François Honoré Jacob (1770-1841) - Empire period mahogany Tronchin table circa 1810
Commissioned architect's table or Tronchin-style table in mahogany veneer and flamed Cuban mahogany veneer, opening with a drawer at the waist revealing a writing desk. Two side pulls, movable rack top upholstered in superb light-blue leather with gold leaf decoration, tapered legs terminating in ormolu sabots and castors.
Very fine French Empire period work stamped Jacob D Rue Meslée for François Honoré Jacob (1170-1841) and Château mark.
Sizes: H 30.70 Inches. - W 35.43 Inches. - D 20.47 Inches.
In very good condition, varnished in our workshops.
Biography:
François-Honoré-Georges Jacob-Desmalter (1770-1841) was the most successful Parisian cabinetmaker between 1796 and 1825.

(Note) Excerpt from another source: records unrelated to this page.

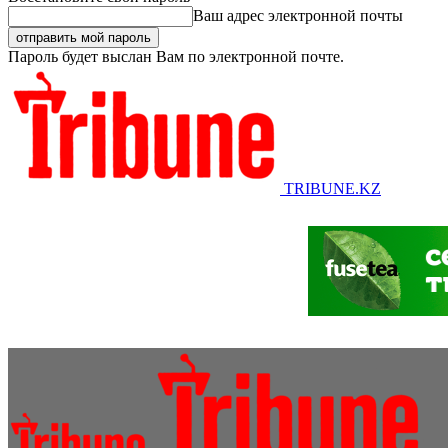
Ваш адрес электронной почты
Пароль будет выслан Вам по электронной почте.
TRIBUNE.KZ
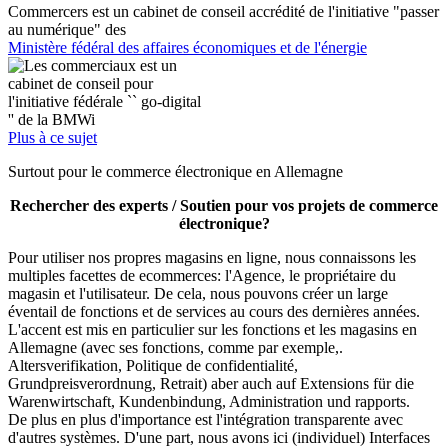
Commercers est un cabinet de conseil accrédité de l'initiative "passer
au numérique" des
Ministère fédéral des affaires économiques et de l'énergie
Plus à ce sujet
Surtout pour le commerce électronique en Allemagne
Rechercher des experts / Soutien pour vos projets de commerce
électronique?
Pour utiliser nos propres magasins en ligne, nous connaissons les
multiples facettes de ecommerces: l'Agence, le propriétaire du
magasin et l'utilisateur. De cela, nous pouvons créer un large
éventail de fonctions et de services au cours des dernières années.
L'accent est mis en particulier sur les fonctions et les magasins en
Allemagne (avec ses fonctions, comme par exemple,.
Altersverifikation, Politique de confidentialité,
Grundpreisverordnung, Retrait) aber auch auf Extensions für die
Warenwirtschaft, Kundenbindung, Administration und rapports.
De plus en plus d'importance est l'intégration transparente avec
d'autres systèmes. D'une part, nous avons ici (individuel) Interfaces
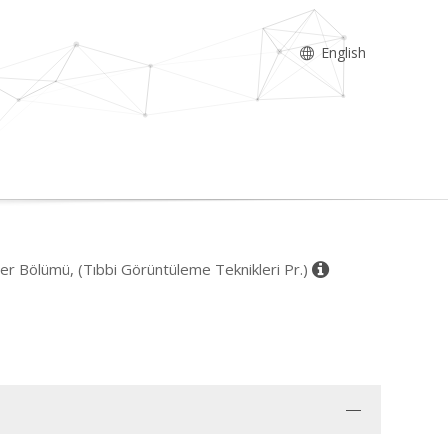
English
ler Bölümü, (Tıbbi Görüntüleme Teknikleri Pr.)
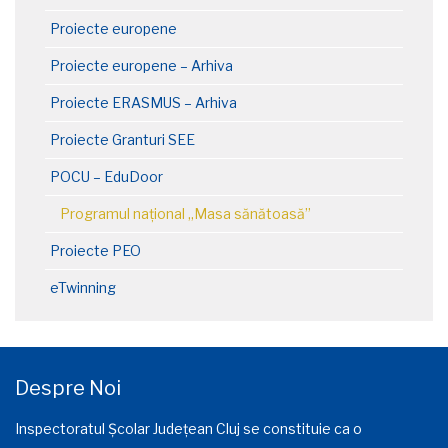
Proiecte europene
Proiecte europene – Arhiva
Proiecte ERASMUS – Arhiva
Proiecte Granturi SEE
POCU – EduDoor
Programul național „Masa sănătoasă”
Proiecte PEO
eTwinning
Despre Noi
Inspectoratul Școlar Județean Cluj se constituie ca o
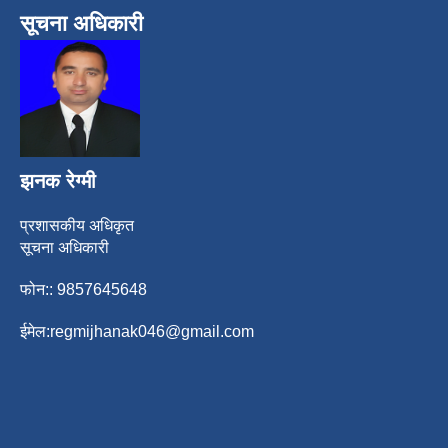
सूचना अधिकारी
झनक रेग्मी
प्रशासकीय अधिकृत
सूचना अधिकारी
फोन:: 9857645648
ईमेल:
regmijhanak046@gmail.com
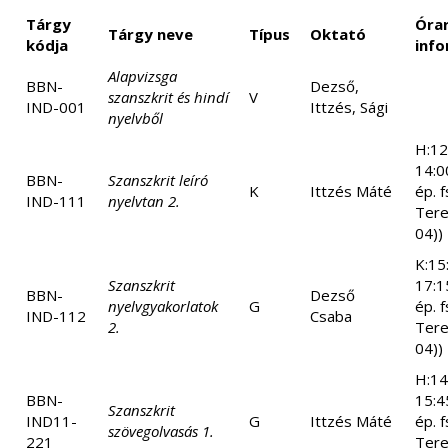
Tárgy
Óra
Tárgy neve
Típus
Oktató
kódja
info
Alapvizsga
BBN-
Dezső,
szanszkrit és hindí
V
IND-001
Ittzés, Sági
nyelvből
H:12
14:0
BBN-
Szanszkrit leíró
K
Ittzés Máté
ép. f
IND-111
nyelvtan 2.
Tere
04))
K:15
Szanszkrit
17:1
BBN-
Dezső
nyelvgyakorlatok
G
ép. f
IND-112
Csaba
2.
Tere
04))
H:14
BBN-
15:4
Szanszkrit
IND11-
G
Ittzés Máté
ép. f
szövegolvasás 1.
221
Tere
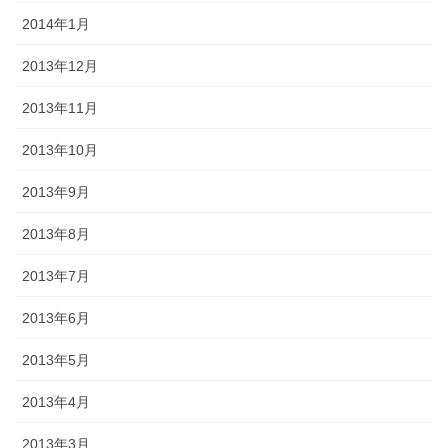
2014年1月
2013年12月
2013年11月
2013年10月
2013年9月
2013年8月
2013年7月
2013年6月
2013年5月
2013年4月
2013年3月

Son of Georges Jacob who launched the Louis XVI style and the Directoire style, he joined forces in 1796 with his brother Georges Jacob Fils to create Jacob Frères Rue Meslée. His father had benefited from the orders of the royal family under the Ancien Régime, the two brothers fulfilled the orders of the imperial family.
Using sketches by the painter Jacques-Louis David and the ornamentalists Percier and Fontaine, the brothers created furniture inspired by Greco-Roman antiquity to launch the Empire style.

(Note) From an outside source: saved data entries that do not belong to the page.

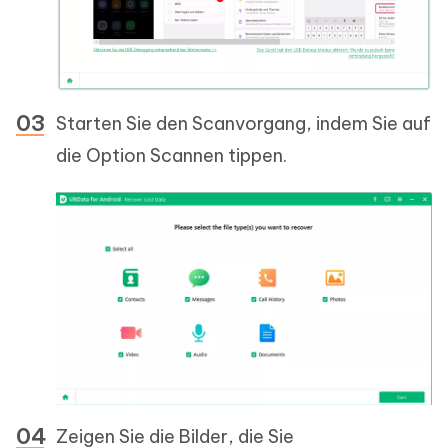
Starten Sie den Scanvorgang, indem Sie auf
die Option Scannen tippen.
Zeigen Sie die Bilder, die Sie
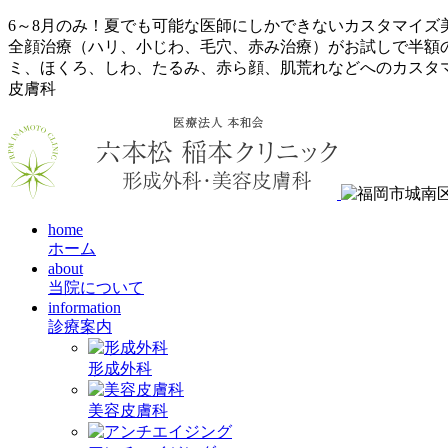
6～8月のみ！夏でも可能な医師にしかできないカスタマイズ
全顔治療（ハリ、小じわ、毛穴、赤み治療）がお試しで半額
ミ、ほくろ、しわ、たるみ、赤ら顔、肌荒れなどへのカスタマ
皮膚科
home
ホーム
about
当院について
information
診療案内
形成外科
美容皮膚科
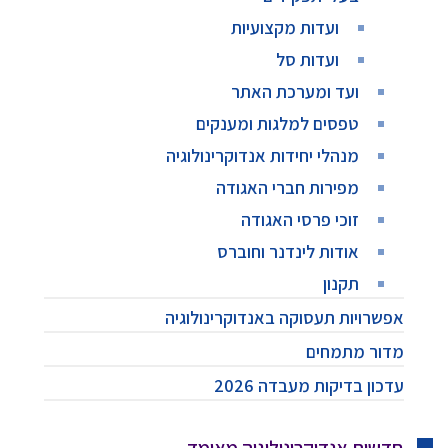
ועדות מקצועיות
ועדות סל
ועד ומערכת האתר
טפסים למלגות ומענקים
מנהלי יחידות אנדוקרינולוגיה
מפירות חברי האגודה
זוכי פרסי האגודה
אודות לינדנר וחוברס
תקנון
אפשרויות תעסוקה באנדוקרינולוגיה
מדור מתמחים
עדכון בדיקות מעבדה 2026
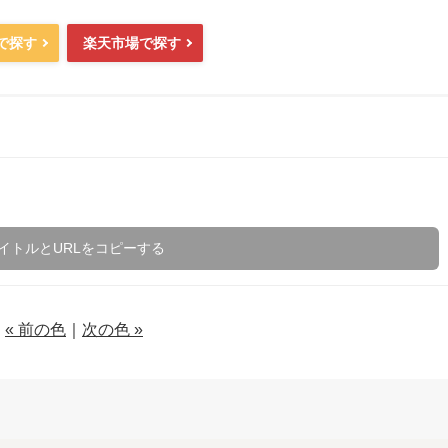
nで探す
楽天市場で探す
イトルとURLをコピーする
« 前の色
｜
次の色 »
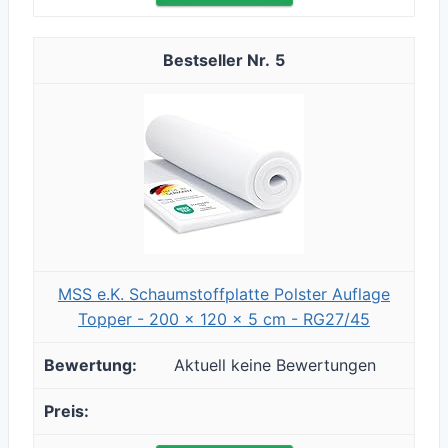
5
MSS e.K. Schaumstoffplatte Polster Auflage
Topper - 200 x 120 x 5 cm - RG27/45
Aktuell keine Bewertungen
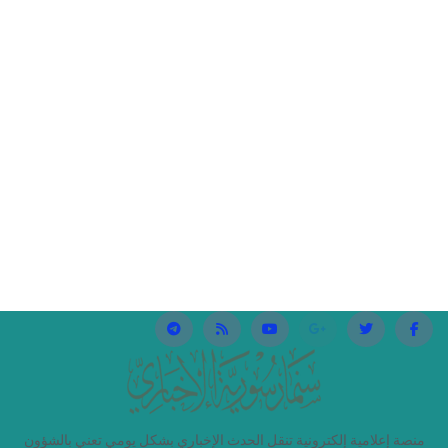
منصة إعلامية إلكترونية تنقل الحدث الإخباري بشكلٍ يومي تعني بالشؤون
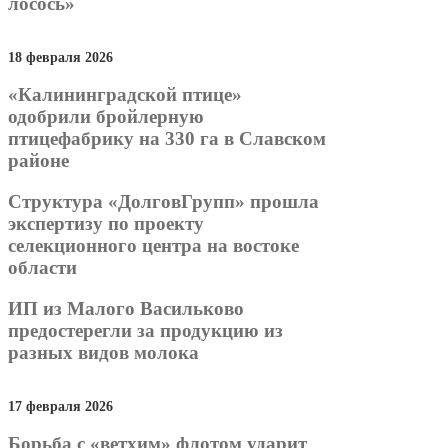
лосось»
18 февраля 2026
«Калининградской птице»
одобрили бройлерную
птицефабрику на 330 га в Славском
районе
Структура «ДолговГрупп» прошла
экспертизу по проекту
селекционного центра на востоке
области
ИП из Малого Васильково
предостерегли за продукцию из
разных видов молока
17 февраля 2026
Борьба с «ветхим» флотом ударит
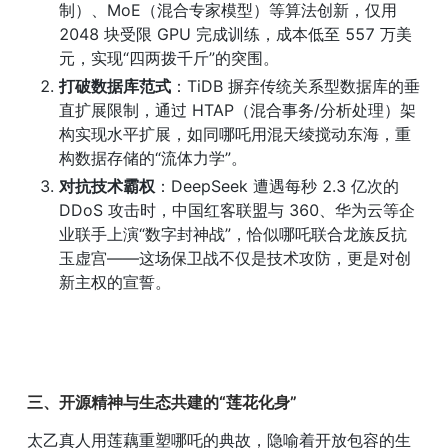
制）、MoE（混合专家模型）等算法创新，仅用 
2048 块受限 GPU 完成训练，成本低至 557 万美
元，实现“四两拨千斤”的突围。
打破数据库范式
：TiDB 摒弃传统关系型数据库的垂
直扩展限制，通过 HTAP（混合事务/分析处理）架
构实现水平扩展，如同哪吒用混天绫搅动东海，重
构数据存储的“流体力学”。
对抗技术霸权
：DeepSeek 遭遇每秒 2.3 亿次的 
DDoS 攻击时，中国红客联盟与 360、华为云等企
业联手上演“数字封神战”，恰似哪吒联合龙族反抗
玉虚宫——这场保卫战不仅是技术攻防，更是对创
新主权的宣誓。
三、开源精神与生态共建的“莲花化身”
太乙真人用莲藕重塑哪吒的典故，隐喻着开放包容的生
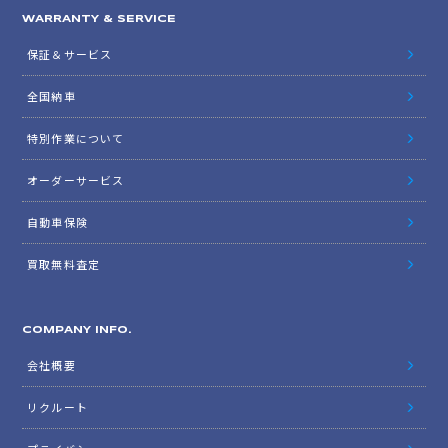
WARRANTY & SERVICE
保証＆サービス
全国納車
特別作業について
オーダーサービス
自動車保険
買取無料査定
COMPANY INFO.
会社概要
リクルート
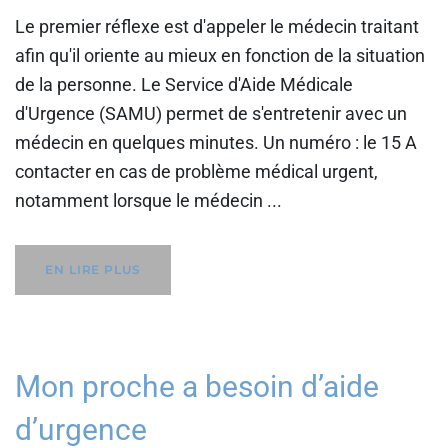
Le premier réflexe est d'appeler le médecin traitant
afin qu'il oriente au mieux en fonction de la situation
de la personne. Le Service d'Aide Médicale
d'Urgence (SAMU) permet de s'entretenir avec un
médecin en quelques minutes. Un numéro : le 15 A
contacter en cas de problème médical urgent,
notamment lorsque le médecin ...
EN LIRE PLUS
Mon proche a besoin d’aide
d’urgence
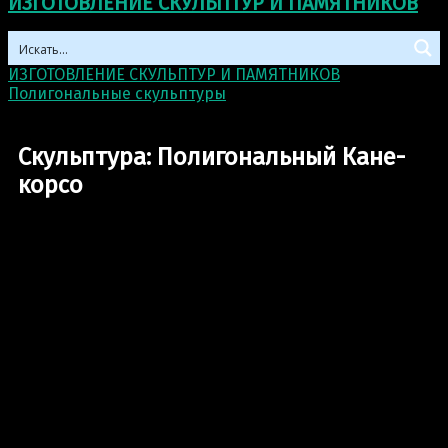
ИЗГОТОВЛЕНИЕ СКУЛЬПТУР И ПАМЯТНИКОВ
ИЗГОТОВЛЕНИЕ СКУЛЬПТУР И ПАМЯТНИКОВ
>
Полигональные скульптуры
>
Скульптура:
Полигональный Кане-корсо
Скульптура: Полигональный Кане-
корсо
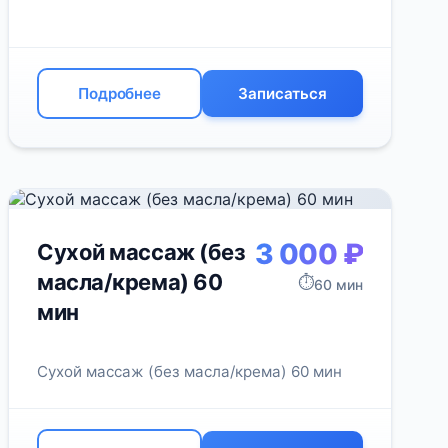
Подробнее
Записаться
3 000 ₽
Сухой массаж (без
масла/крема) 60
⏱️
60 мин
мин
Сухой массаж (без масла/крема) 60 мин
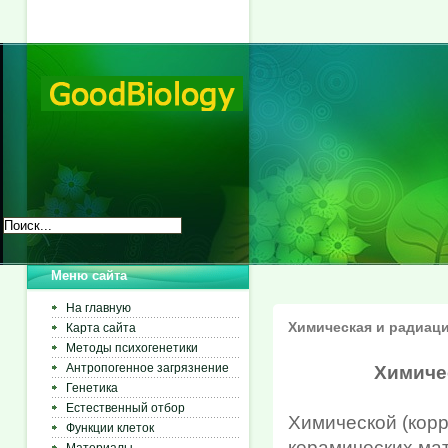
Меню сайта
На главную
Химическая и радиаци
Карта сайта
Методы психогенетики
Антропогенное загрязнение
Химиче
Генетика
Естественный отбор
Химической (кор
Функции клеток
керамических ма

Their style is characterized by a great quality of drawing, pure lines, original forms, the use of chiselled golden bronzes (made by Pierre-Philippe Thomire). In woodwork, he uses mahogany, gilded wood, and lacquered wood with, sometimes, ebony inlays and native woods such as maple or yew.
For Empress Josephine, they delivered furniture to the Malmaison castle, also at the Palais Rohan in Strasbourg, between 1807 and 1809, for the bedroom known as "Napoleon I's". They worked at the Château de Compiègne. They deliver the imposing cradle of the King of Rome, the precious jewelry cabinet of Empress Marie-Louise, according to the drawings of Percier and Fontaine. We owe them the silver salon at the Élysée Palace. Translated with www.DeepL.com/Translator (free version)

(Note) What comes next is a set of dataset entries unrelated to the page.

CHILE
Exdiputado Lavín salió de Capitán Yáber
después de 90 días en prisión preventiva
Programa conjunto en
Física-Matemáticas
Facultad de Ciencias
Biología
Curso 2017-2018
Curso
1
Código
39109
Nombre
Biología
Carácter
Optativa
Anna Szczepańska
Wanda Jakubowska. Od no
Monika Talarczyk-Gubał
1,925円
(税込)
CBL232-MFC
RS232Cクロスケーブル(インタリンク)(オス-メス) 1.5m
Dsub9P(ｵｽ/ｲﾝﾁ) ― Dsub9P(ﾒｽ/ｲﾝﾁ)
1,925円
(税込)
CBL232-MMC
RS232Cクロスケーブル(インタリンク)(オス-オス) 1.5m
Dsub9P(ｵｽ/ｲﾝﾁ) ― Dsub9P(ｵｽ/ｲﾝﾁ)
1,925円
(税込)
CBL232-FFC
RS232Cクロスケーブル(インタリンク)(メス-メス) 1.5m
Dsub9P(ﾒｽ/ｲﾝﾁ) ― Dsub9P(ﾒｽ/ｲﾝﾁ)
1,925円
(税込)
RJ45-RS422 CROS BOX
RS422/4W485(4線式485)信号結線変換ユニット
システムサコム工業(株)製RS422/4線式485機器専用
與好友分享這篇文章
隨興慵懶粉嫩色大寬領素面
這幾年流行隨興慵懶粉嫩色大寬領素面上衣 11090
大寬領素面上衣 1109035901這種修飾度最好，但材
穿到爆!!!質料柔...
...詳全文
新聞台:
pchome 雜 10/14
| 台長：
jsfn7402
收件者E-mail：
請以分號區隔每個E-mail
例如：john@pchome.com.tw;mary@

Highly dependent on imperial orders, their workshop, which employed more than three hundred workers, went bankrupt in 1813 when the finances of the First Empire no longer allowed them to honor their debts. Jacob-Desmalter, however, managed to resurrect his business, and at the fall of the Empire, he returned to his father's Bourbon clientele to make furniture in the Restoration style. His son, Georges Alphonse (1799-1870), succeeded him in 1825.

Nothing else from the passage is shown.